=== Input records ===
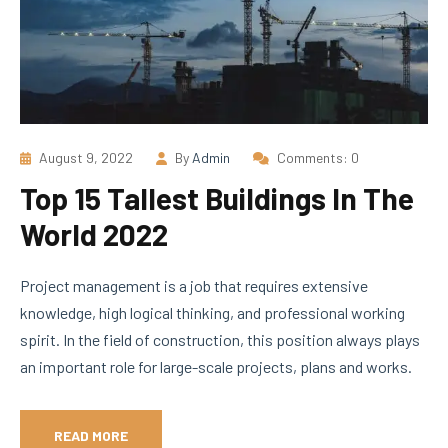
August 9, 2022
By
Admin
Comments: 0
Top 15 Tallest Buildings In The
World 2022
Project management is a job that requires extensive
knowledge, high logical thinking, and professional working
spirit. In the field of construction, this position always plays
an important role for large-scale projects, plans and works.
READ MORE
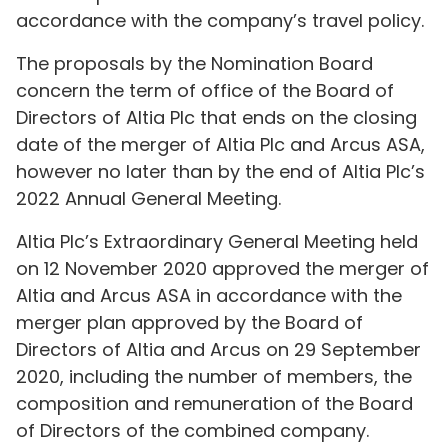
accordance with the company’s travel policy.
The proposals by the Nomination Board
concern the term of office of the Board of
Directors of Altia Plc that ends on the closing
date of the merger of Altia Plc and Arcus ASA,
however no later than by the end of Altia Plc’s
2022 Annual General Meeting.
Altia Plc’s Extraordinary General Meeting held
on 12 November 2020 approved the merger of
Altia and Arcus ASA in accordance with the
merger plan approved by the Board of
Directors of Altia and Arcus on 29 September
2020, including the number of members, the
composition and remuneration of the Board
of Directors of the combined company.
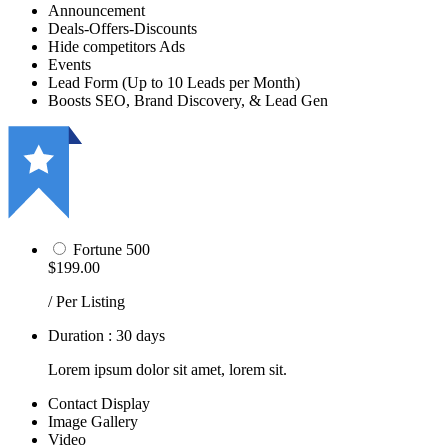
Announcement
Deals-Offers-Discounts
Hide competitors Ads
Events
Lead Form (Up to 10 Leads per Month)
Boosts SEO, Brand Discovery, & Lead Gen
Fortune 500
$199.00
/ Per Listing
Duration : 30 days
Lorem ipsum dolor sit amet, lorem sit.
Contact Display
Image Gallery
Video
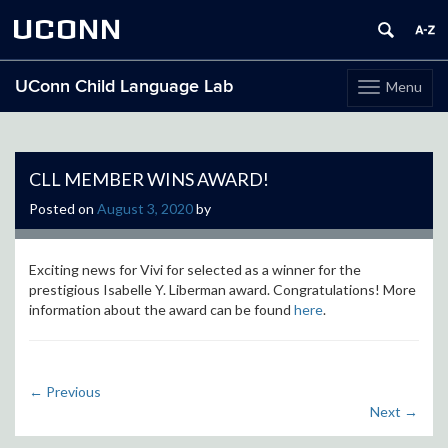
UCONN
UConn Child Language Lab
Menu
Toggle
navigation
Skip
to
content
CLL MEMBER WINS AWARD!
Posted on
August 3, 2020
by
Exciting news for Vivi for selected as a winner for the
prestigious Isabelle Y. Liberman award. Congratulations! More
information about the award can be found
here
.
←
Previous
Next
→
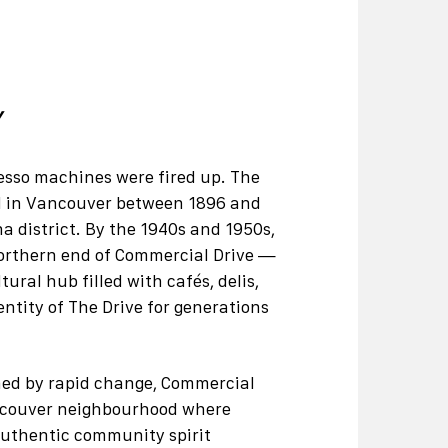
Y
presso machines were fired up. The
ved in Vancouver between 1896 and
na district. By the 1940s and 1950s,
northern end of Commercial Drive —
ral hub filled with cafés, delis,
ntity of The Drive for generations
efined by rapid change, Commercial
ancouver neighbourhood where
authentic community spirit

==

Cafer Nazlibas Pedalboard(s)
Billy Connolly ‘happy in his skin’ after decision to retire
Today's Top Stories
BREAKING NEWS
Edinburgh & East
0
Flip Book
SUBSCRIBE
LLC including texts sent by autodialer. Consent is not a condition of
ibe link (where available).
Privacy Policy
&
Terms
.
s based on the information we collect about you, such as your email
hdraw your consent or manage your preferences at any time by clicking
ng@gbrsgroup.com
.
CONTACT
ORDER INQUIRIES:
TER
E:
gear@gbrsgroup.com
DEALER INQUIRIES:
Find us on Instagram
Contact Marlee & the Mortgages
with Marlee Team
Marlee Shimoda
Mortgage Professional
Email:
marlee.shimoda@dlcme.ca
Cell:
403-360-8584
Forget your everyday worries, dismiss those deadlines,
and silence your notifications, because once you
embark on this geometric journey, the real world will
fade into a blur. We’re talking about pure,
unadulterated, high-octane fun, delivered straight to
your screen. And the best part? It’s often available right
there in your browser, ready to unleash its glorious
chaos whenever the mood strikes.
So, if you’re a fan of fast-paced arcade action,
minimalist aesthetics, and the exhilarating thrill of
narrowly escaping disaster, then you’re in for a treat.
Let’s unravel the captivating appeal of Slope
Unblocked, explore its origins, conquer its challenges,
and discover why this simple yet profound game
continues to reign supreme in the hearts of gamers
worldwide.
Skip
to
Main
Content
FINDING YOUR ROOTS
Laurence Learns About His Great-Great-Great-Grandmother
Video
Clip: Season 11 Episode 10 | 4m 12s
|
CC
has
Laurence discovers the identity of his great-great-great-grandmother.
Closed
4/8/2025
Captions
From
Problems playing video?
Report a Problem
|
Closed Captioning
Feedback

=== Exercise aim ===
Pictures aside, print exactly the lines above starting with the one containing "August 9, 2022" and going on through the one containing "Exciting news for".

=== Answer space ===
August 9, 2022
By
Admin
Comments: 0
Top 15 Tallest Buildings In The
World 2022
Project management is a job that requires extensive
knowledge, high logical thinking, and professional working
spirit. In the field of construction, this position always plays
an important role for large-scale projects, plans and works.
READ MORE
accordance with the company’s travel policy.
The proposals by the Nomination Board
concern the term of office of the Board of
Directors of Altia Plc that ends on the closing
date of the merger of Altia Plc and Arcus ASA,
however no later than by the end of Altia Plc’s
2022 Annual General Meeting.
Altia Plc’s Extraordinary General Meeting held
on 12 November 2020 approved the merger of
Altia and Arcus ASA in accordance with the
merger plan approved by the Board of
Directors of Altia and Arcus on 29 September
2020, including the number of members, the
composition and remuneration of the Board
of Directors of the combined company.
Announcement
Deals-Offers-Discounts
Hide competitors Ads
Events
Lead Form (Up to 10 Leads per Month)
Boosts SEO, Brand Discovery, & Lead Gen
Fortune 500
$199.00
/ Per Listing
Duration : 30 days
Lorem ipsum dolor sit amet, lorem sit.
Contact Display
Image Gallery
Video
UCONN
UConn Child Language Lab
Menu
Toggle
navigation
Skip
to
content
CLL MEMBER WINS AWARD!
Posted on
August 3, 2020
by
Exciting news for Vivi for selected as a winner for the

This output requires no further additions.